Sunday, February 10, 2019

#Wikidata - A quick and dirty "HowTo" to improve exposure of a subject in Wikidata

When you want to expose a particular subject, any subject, in Wikidata. This is the quick and dirty way to expose much of what there is to know. There are a few caveats. The first is that the aim is not to be complete, the second that it is biased towards scientists who are open about their work at ORCiD.

You start with a paper, a scientist. They have an DOI / ORCiD identifier and, they may already be in Wikidata. First there is the discovery process of the available literature and the authors involved. The SourceMD tool is key; with a SPARQL query or with a QID per line, you run a process that will update publications by adding missing authors or it will add missing publications and missing authors to known publications.

When you treat this as an iterative process, more authors and publications become known. When you run the same process for (new) co-authors, more publications and authors become known that are relevant to your subject.

To review your progress, you use Scholia. it has multiple modes that help you gain an understanding of authors, papers, subjects, publications, institutions.. You will see the details evolve.

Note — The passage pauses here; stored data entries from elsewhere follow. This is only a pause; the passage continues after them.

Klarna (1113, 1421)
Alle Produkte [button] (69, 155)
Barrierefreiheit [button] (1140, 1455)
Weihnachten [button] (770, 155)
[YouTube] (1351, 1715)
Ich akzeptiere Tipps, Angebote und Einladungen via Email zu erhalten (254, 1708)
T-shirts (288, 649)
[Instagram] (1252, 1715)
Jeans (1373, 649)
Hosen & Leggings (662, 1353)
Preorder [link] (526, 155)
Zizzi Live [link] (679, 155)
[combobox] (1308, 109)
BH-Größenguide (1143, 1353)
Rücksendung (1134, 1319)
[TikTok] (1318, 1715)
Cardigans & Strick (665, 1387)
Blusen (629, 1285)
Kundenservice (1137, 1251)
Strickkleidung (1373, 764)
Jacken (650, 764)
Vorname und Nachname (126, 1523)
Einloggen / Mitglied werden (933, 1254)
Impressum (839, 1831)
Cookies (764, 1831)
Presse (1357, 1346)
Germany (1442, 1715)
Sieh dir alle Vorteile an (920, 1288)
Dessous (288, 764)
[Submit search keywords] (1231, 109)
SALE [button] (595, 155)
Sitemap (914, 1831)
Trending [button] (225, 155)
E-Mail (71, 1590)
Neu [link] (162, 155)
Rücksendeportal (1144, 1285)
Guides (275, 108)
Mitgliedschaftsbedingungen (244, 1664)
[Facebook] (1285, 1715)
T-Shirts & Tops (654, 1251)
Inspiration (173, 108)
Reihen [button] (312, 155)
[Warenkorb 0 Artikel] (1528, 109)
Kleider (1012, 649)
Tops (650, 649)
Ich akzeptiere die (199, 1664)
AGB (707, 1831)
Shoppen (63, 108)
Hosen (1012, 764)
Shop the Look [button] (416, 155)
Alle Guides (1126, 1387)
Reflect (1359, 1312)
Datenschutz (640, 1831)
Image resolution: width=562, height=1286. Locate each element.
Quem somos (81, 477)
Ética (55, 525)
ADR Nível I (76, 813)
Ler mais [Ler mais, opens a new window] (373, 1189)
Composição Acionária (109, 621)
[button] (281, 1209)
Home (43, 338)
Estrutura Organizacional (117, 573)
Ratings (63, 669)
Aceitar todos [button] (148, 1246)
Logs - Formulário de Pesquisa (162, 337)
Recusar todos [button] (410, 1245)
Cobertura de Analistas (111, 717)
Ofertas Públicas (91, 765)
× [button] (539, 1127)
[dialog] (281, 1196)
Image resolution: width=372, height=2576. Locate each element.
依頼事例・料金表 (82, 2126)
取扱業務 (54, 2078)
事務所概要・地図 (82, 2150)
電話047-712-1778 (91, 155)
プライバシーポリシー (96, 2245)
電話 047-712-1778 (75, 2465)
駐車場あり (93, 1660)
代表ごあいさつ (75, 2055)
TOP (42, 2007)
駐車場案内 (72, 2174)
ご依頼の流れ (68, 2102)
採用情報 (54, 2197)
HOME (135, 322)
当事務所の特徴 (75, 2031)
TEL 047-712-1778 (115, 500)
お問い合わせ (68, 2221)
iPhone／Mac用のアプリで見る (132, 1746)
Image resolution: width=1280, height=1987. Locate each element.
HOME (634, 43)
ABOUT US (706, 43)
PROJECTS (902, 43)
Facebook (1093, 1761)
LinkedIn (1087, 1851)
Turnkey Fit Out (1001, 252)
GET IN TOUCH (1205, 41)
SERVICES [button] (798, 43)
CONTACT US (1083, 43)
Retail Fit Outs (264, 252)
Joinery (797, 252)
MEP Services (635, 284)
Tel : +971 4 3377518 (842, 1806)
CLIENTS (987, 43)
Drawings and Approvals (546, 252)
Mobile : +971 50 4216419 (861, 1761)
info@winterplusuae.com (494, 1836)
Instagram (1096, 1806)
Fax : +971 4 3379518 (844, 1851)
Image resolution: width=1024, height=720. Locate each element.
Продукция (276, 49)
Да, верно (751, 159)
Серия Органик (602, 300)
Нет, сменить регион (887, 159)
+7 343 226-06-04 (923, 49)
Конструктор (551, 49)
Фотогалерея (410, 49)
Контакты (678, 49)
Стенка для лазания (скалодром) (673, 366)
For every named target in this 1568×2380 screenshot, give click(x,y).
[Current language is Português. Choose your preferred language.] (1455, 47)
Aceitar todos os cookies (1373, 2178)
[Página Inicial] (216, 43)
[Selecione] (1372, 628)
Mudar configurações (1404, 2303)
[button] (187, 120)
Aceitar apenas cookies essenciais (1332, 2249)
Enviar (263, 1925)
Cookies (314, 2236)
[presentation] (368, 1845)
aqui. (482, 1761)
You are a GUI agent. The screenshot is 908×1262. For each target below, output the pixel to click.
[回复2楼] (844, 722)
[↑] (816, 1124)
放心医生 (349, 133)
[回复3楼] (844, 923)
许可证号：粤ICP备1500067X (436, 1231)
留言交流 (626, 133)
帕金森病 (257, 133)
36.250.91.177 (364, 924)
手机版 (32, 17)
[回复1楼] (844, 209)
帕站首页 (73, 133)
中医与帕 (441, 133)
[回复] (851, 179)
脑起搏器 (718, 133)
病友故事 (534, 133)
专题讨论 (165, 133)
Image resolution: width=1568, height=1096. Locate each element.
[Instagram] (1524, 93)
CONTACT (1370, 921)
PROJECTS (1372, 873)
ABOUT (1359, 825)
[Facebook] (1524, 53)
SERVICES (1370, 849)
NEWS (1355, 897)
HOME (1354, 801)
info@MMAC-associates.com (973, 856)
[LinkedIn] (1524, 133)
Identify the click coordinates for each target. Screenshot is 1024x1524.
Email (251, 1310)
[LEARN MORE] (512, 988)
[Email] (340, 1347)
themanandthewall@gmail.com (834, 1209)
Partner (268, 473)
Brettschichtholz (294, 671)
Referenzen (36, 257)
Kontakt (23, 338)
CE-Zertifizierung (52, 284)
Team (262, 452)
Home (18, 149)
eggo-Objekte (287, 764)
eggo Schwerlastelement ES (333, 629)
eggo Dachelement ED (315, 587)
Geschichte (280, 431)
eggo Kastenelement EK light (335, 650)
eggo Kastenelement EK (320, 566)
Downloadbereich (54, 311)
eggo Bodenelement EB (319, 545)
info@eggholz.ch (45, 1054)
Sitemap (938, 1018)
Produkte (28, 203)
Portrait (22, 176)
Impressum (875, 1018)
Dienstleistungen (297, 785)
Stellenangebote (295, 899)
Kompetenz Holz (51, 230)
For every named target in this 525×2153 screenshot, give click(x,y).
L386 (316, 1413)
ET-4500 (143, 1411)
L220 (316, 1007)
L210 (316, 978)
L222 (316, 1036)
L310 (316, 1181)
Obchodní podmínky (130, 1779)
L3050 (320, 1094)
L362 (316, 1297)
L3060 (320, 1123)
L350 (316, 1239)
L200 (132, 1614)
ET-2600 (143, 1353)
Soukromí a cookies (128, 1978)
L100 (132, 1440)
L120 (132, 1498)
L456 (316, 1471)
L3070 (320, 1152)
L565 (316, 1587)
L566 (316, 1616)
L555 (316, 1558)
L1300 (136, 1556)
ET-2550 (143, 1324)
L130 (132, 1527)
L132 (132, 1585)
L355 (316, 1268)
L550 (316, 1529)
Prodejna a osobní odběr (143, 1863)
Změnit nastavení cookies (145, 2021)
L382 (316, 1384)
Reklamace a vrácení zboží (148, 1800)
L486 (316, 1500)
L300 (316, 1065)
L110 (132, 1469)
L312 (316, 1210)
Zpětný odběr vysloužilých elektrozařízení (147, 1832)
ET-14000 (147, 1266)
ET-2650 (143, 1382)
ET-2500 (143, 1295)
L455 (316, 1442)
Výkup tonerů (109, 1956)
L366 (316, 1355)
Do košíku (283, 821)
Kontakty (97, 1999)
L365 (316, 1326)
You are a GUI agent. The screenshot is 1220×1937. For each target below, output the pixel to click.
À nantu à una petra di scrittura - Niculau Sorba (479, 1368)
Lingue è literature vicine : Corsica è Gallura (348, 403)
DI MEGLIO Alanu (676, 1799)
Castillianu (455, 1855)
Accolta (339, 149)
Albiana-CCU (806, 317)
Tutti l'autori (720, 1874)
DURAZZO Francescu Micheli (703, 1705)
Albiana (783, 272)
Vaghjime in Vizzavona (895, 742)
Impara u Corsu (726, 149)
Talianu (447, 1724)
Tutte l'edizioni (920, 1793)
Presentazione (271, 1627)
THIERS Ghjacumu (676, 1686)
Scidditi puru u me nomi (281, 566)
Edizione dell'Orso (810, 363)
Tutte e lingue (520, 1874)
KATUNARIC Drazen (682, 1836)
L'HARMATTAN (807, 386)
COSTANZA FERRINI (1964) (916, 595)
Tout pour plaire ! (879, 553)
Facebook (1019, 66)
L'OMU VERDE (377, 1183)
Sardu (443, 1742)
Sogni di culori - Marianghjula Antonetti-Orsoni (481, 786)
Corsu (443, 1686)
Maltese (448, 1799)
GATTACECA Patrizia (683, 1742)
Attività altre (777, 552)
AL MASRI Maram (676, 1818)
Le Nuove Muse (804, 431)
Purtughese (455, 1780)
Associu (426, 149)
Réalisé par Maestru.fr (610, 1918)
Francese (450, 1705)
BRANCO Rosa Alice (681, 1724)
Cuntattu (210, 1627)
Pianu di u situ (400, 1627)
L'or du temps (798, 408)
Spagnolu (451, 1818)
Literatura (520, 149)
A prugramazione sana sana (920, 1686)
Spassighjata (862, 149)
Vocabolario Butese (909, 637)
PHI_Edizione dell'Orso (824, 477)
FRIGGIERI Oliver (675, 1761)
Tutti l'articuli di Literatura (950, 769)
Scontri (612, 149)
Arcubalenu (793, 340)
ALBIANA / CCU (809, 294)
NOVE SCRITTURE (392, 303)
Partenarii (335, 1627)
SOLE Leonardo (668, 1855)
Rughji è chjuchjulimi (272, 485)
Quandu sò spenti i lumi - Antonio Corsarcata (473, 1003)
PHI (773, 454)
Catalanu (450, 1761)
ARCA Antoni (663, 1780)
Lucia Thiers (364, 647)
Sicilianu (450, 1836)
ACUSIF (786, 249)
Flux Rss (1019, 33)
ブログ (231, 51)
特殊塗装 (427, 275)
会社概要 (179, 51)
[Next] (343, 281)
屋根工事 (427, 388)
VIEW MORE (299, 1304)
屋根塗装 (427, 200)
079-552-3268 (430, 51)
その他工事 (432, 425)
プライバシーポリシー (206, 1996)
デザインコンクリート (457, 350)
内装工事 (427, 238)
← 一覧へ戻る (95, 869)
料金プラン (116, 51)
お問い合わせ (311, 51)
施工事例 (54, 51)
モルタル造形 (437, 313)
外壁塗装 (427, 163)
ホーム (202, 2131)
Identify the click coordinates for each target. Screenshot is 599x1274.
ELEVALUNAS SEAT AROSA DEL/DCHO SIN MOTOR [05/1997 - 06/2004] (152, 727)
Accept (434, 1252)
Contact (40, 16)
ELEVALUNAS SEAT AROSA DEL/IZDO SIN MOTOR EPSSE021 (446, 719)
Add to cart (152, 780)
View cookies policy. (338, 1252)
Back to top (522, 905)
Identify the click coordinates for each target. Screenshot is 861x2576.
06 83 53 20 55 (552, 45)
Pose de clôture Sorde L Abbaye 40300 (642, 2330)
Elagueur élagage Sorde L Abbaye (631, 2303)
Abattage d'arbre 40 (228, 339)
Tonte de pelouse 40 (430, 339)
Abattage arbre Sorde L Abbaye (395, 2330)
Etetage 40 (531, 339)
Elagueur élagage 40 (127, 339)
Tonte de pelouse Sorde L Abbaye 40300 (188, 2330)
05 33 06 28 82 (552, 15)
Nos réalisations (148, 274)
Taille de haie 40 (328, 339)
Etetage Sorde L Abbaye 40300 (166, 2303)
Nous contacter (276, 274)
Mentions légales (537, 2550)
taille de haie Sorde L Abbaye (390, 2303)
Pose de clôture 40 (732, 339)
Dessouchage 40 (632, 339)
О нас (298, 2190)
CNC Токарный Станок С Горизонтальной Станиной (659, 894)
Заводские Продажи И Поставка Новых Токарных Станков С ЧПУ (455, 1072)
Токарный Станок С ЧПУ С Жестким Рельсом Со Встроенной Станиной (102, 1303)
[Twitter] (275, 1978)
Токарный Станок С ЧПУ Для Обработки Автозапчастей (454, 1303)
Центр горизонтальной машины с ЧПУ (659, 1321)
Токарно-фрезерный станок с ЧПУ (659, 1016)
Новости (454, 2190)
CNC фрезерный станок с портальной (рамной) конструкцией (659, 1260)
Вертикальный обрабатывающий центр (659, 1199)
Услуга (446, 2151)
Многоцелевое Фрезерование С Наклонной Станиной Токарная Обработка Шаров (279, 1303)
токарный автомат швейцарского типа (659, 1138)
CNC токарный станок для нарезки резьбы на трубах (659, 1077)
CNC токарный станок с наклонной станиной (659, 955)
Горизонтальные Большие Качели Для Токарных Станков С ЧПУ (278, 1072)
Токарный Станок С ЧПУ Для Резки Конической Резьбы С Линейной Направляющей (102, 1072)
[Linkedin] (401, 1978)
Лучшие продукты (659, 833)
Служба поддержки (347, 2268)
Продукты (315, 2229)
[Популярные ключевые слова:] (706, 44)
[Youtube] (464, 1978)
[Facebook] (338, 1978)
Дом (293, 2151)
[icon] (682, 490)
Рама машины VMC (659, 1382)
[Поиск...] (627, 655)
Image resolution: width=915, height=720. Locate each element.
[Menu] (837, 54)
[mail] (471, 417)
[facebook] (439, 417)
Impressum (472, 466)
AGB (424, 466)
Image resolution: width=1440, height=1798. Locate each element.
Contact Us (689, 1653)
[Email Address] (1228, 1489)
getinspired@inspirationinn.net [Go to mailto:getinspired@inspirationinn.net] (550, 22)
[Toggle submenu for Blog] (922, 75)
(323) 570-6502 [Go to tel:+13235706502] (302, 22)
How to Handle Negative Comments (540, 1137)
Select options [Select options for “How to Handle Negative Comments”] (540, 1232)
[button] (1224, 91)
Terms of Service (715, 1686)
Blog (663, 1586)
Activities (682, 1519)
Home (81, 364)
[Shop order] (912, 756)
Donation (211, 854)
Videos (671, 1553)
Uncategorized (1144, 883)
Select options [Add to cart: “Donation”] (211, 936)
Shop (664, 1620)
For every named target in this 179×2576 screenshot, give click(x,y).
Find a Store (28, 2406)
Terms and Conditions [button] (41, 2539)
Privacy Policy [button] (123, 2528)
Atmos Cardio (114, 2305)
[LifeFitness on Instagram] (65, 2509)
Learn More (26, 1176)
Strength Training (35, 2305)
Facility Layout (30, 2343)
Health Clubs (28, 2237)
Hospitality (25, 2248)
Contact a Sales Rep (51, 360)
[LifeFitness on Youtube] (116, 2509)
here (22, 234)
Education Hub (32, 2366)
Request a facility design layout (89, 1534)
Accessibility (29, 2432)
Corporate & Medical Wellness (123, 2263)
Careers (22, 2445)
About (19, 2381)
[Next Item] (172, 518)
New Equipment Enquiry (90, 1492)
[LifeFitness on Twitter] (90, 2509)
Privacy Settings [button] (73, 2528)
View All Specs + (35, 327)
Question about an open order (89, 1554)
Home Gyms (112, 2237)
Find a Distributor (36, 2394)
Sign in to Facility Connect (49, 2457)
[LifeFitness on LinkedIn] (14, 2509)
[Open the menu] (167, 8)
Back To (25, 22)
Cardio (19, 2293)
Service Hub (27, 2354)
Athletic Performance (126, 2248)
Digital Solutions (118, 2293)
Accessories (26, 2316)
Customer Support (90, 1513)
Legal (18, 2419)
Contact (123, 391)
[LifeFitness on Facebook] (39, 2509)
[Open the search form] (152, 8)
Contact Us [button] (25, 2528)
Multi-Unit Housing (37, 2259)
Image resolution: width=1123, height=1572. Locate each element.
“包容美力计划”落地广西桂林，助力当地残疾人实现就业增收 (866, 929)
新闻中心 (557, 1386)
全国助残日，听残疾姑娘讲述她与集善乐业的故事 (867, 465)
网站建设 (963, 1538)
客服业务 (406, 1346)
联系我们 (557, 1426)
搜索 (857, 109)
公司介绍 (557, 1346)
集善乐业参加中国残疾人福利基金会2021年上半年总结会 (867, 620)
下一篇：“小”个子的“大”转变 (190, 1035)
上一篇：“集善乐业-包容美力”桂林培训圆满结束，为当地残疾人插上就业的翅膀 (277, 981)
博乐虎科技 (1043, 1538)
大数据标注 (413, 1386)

NB mind the lag Wikidata takes to update its database. It is not instant gratification.

A few observations, your aim may be to be "complete" but publications are added all the time and the same is true for scientists. People increasingly turn to ORCiD for a persistent identifier for their work. The real science is in designating a subject to a paper. Arguably the subject may be in the name of the article but as an approach it is a bit coarse. I leave that to you as your involvement makes you a subject "specialist".